§ Task to carry out:
Reproduce exactly the lines from the one containing "อินเตอร์เน็ต" through the last line of the records below, both included. Leave out any pictures.

:: The data ::

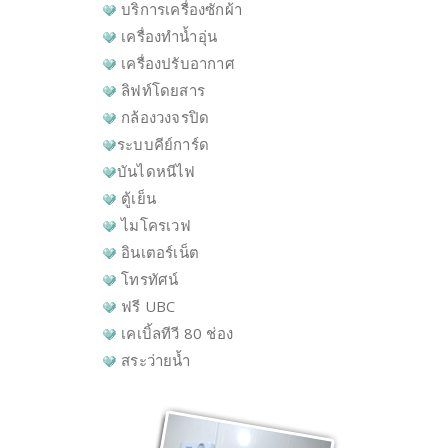
บริการเครื่องซักผ้า
เครื่องทำน้ำอุ่น
เครื่องปรับอากาศ
ลิฟท์โดยสาร
กล้องวงจรปิด
ระบบคีย์การ์ด
บันไดหนีไฟ
ตู้เย็น
ไมโครเวฟ
อินเตอร์เน็ต
โทรทัศน์
ฟรี UBC
เคเบิ้ลทีวี 80 ช่อง
สระว่ายน้ำ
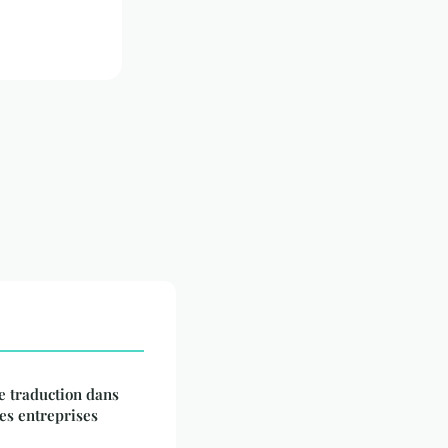
e traduction dans
es entreprises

:::

§ Reply:
อินเตอร์เน็ต
โทรทัศน์
ฟรี UBC
เคเบิ้ลทีวี 80 ช่อง
สระว่ายน้ำ
e traduction dans
es entreprises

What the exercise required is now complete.